== THE INPUT

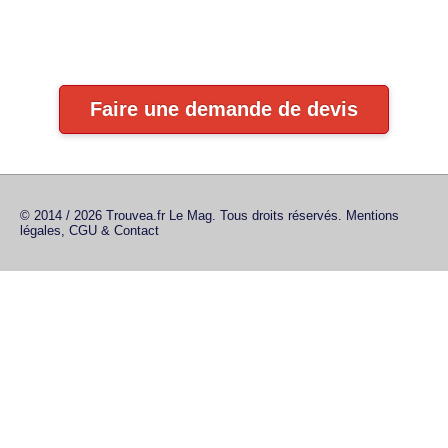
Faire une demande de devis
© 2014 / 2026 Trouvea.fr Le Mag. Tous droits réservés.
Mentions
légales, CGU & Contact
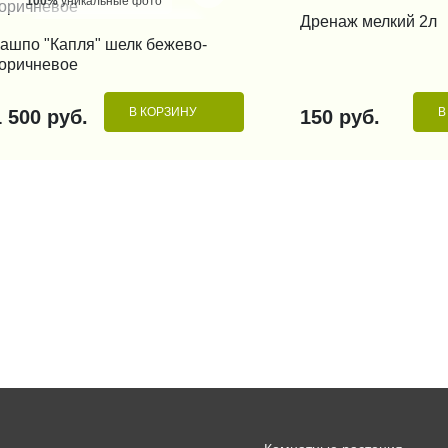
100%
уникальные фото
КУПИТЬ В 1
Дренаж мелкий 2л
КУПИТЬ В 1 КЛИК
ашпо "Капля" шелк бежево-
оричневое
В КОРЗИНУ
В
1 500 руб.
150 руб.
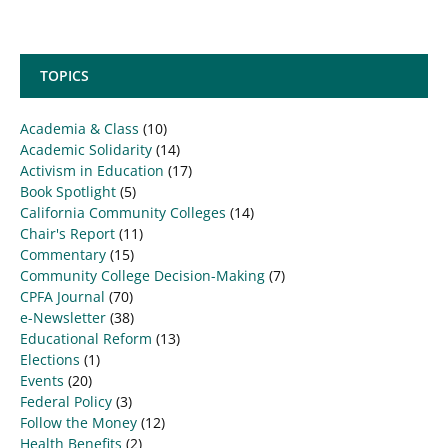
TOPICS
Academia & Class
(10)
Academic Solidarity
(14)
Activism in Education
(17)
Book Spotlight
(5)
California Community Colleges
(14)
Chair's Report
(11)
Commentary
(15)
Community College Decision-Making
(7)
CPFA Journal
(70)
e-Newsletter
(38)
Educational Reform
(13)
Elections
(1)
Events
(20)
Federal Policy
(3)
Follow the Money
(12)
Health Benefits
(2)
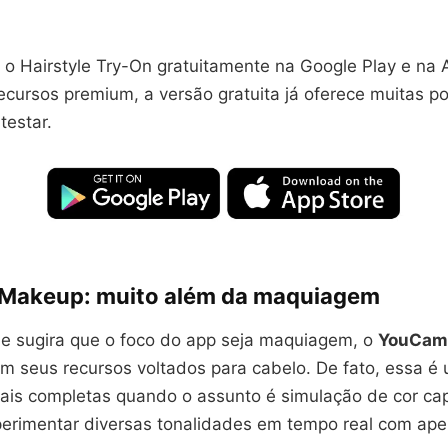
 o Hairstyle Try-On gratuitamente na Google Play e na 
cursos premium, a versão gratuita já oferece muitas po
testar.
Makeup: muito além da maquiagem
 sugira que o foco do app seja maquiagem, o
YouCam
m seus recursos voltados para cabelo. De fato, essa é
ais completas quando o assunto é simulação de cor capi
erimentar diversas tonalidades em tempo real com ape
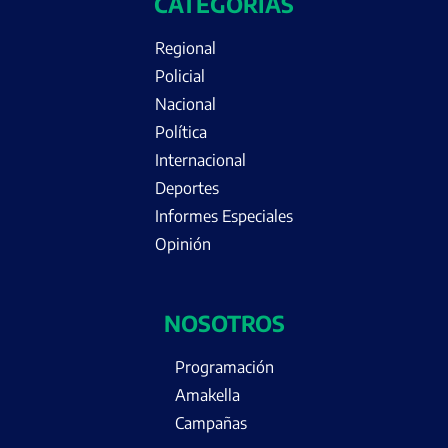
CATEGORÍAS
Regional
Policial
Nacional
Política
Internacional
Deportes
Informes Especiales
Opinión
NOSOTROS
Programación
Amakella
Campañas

====

Repeat exactly the lines from the one holding "m seus recursos" through the last line of the entries, both included; the pictures do not belong in the copy.

ANSWER TO THE PROBLEM:
m seus recursos voltados para cabelo. De fato, essa é
ais completas quando o assunto é simulação de cor capi
erimentar diversas tonalidades em tempo real com ape
CATEGORÍAS
Regional
Policial
Nacional
Política
Internacional
Deportes
Informes Especiales
Opinión
NOSOTROS
Programación
Amakella
Campañas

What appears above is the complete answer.